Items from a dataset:
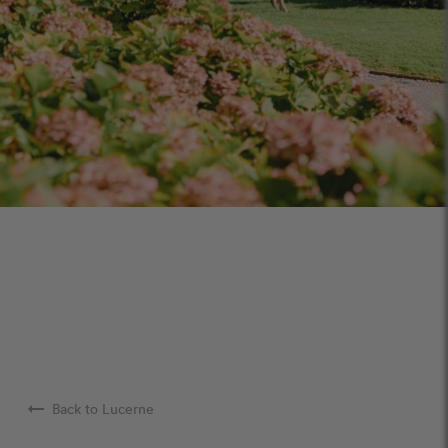
arrow_right_alt
Back to Lucerne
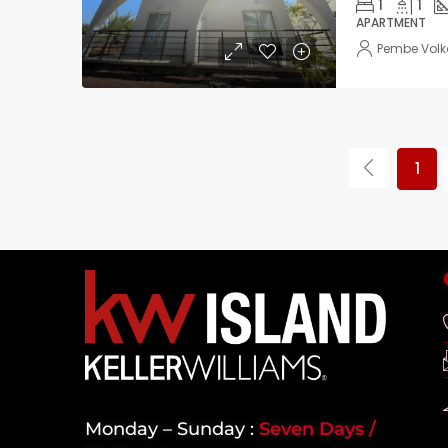
1
1
APARTMENT
Pembe Vol
1
Monday – Sunday :
Seven Days /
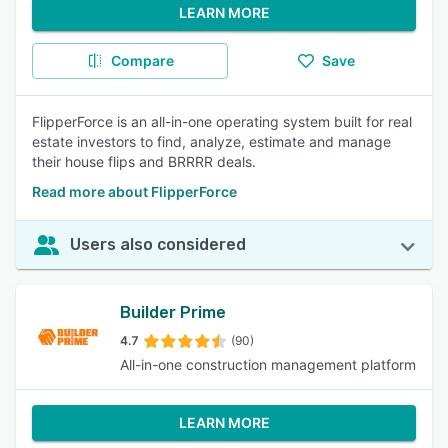
LEARN MORE
Compare
Save
FlipperForce is an all-in-one operating system built for real
estate investors to find, analyze, estimate and manage
their house flips and BRRRR deals.
Read more about FlipperForce
Users also considered
Builder Prime
4.7
(90)
All-in-one construction management platform
LEARN MORE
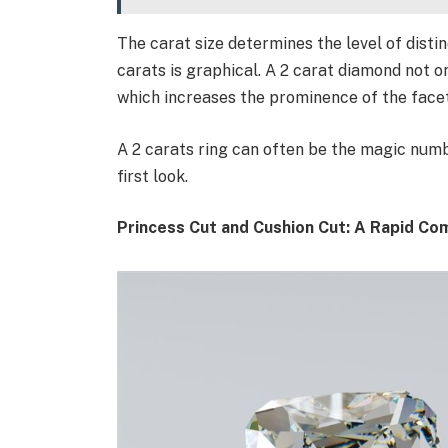
The carat size determines the level of distin
carats is graphical. A 2 carat diamond not on
which increases the prominence of the facets
A 2 carats ring can often be the magic numb
first look.
Princess Cut and Cushion Cut: A Rapid Co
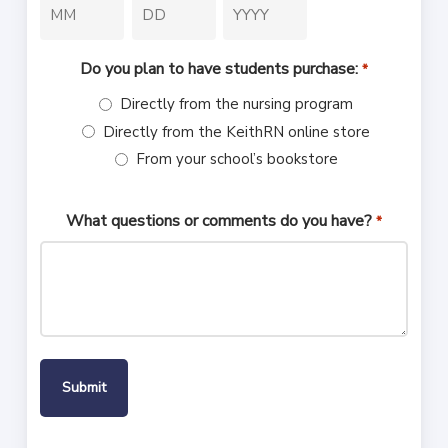
Month
Day
Year
Do you plan to have students purchase:
*
Directly from the nursing program
Directly from the KeithRN online store
From your school’s bookstore
What questions or comments do you have?
*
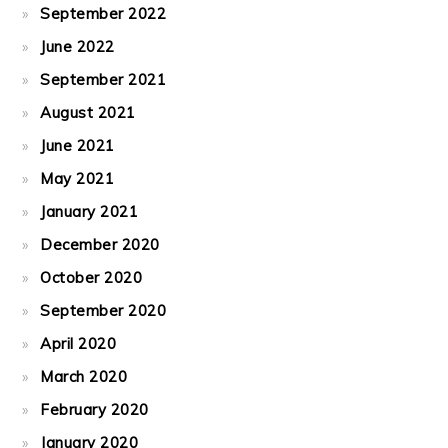
September 2022
June 2022
September 2021
August 2021
June 2021
May 2021
January 2021
December 2020
October 2020
September 2020
April 2020
March 2020
February 2020
January 2020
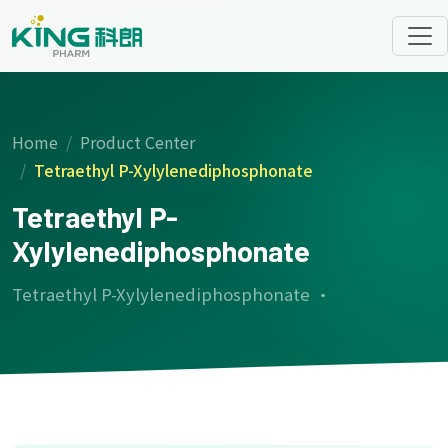
Home
Product Center
Tetraethyl P-Xylylenediphosphonate
Tetraethyl P-
Xylylenediphosphonate
Tetraethyl P-Xylylenediphosphonate ·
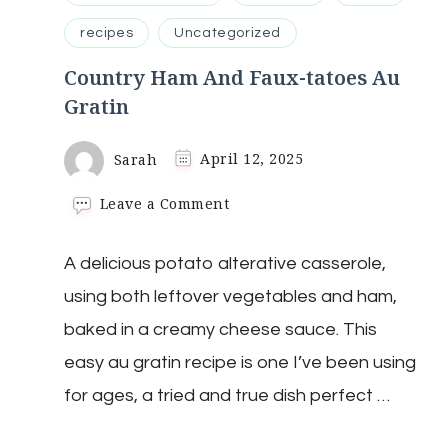
recipes
Uncategorized
Country Ham And Faux-tatoes Au
Gratin
Sarah
April 12, 2025
on
Leave a Comment
Country
Ham
A delicious potato alterative casserole,
And
Faux-
using both leftover vegetables and ham,
tatoes
Au
baked in a creamy cheese sauce. This
Gratin
easy au gratin recipe is one I’ve been using
for ages, a tried and true dish perfect …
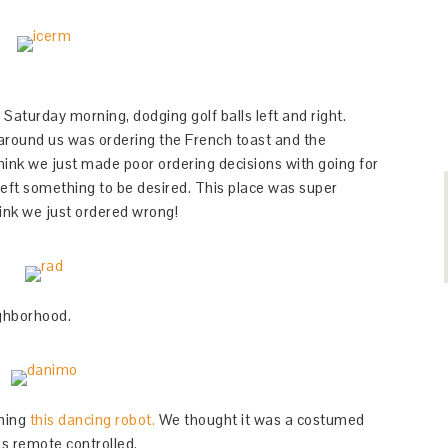
Saturday morning, dodging golf balls left and right.
round us was ordering the French toast and the
hink we just made poor ordering decisions with going for
eft something to be desired. This place was super
hink we just ordered wrong!
ighborhood.
ching
this dancing robot.
We thought it was a costumed
as remote controlled.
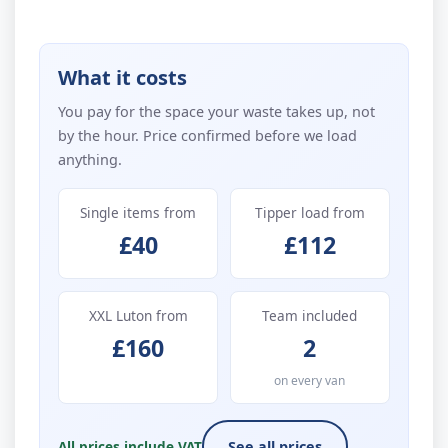
What it costs
You pay for the space your waste takes up, not
by the hour. Price confirmed before we load
anything.
Single items from
Tipper load from
£40
£112
XXL Luton from
Team included
£160
2
on every van
All prices include VAT
See all prices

What this task involves:
After locating the line containing "Saturday morning, dodging" in the entries above, return it and every line after it exactly, ending at the line containing "XXL Luton from", without pictures.

Written solution:
Saturday morning, dodging golf balls left and right.
round us was ordering the French toast and the
hink we just made poor ordering decisions with going for
eft something to be desired. This place was super
hink we just ordered wrong!
ighborhood.
ching
this dancing robot.
We thought it was a costumed
as remote controlled.
What it costs
You pay for the space your waste takes up, not
by the hour. Price confirmed before we load
anything.
Single items from
Tipper load from
£40
£112
XXL Luton from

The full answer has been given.